Extracted entries –
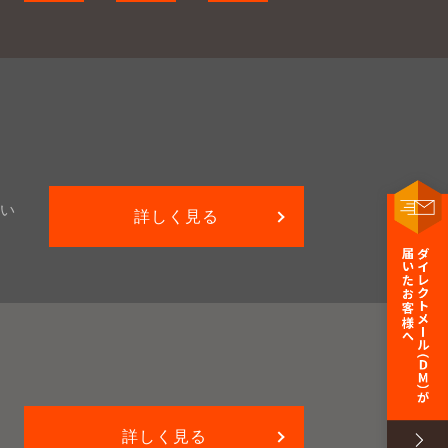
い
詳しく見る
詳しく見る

* * *

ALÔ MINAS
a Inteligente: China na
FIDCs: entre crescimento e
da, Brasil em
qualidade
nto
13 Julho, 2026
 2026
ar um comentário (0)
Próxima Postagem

Exercise prompt –
Reproduce only the lines above spanning from the line containing "13 Julho, 2026" through the line containing "Próxima Postagem", word for word.

Answer to this exercise –
13 Julho, 2026
 2026
ar um comentário (0)
Próxima Postagem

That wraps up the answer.